For today’s rendition of Sweet Thursday, I’m providing a list of 5 healthy foods certain to deliver a nectarous experience. These foods aren’t candy, so you’ll have to slow down, chew, and savor the experience to encounter the full burst of flavors. You’ll feel more present as a result and perhaps even experience the nutrients entering your bloodstream.

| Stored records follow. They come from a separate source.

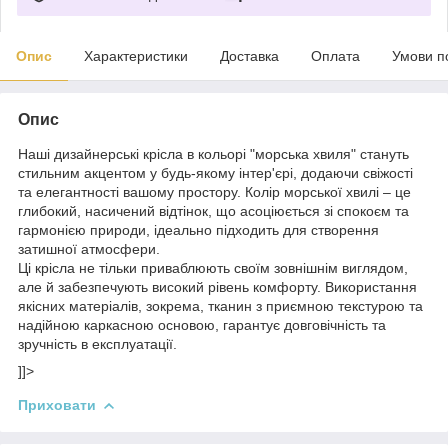
Опис
Характеристики
Доставка
Оплата
Умови п
Опис
Наші дизайнерські крісла в кольорі "морська хвиля" стануть
стильним акцентом у будь-якому інтер'єрі, додаючи свіжості
та елегантності вашому простору. Колір морської хвилі – це
глибокий, насичений відтінок, що асоціюється зі спокоєм та
гармонією природи, ідеально підходить для створення
затишної атмосфери.
Ці крісла не тільки приваблюють своїм зовнішнім виглядом,
але й забезпечують високий рівень комфорту. Використання
якісних матеріалів, зокрема, тканин з приємною текстурою та
надійною каркасною основою, гарантує довговічність та
зручність в експлуатації.
]]>
Приховати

Note: FIHIWCO = Food I hope it will “crowd out”.
- Sweet potatoes and yams are delectable members of the dark orange vegetable family and rule when it comes to vitamin A content. Try a baked sweet potato (also brimming with vitamin C, calcium and potassium) in place of a baked white potato. Add some grass fed butter, and enjoy the sugar that naturally matures as your spud is baked .Want ‘em even sweeter? Try overcooking them just a tad and eating the following day.
FIHIWCO: French Fries
- Berries pack an incredible amount of nutritional goodness into a bite-size package. These bad boys are loaded with antioxidants and phytonutrients. Their high water and fiber content assists in blood sugar regulation. The vivid color stimulates us visually, while their nutrition satisfies for a fraction of the calories in processed, sugary snacks. Blueberries in particular kick ass because they are among the highest sources of aforementioned antioxidants and are available just about everywhere at nearly every time of year, even the organically grown variety.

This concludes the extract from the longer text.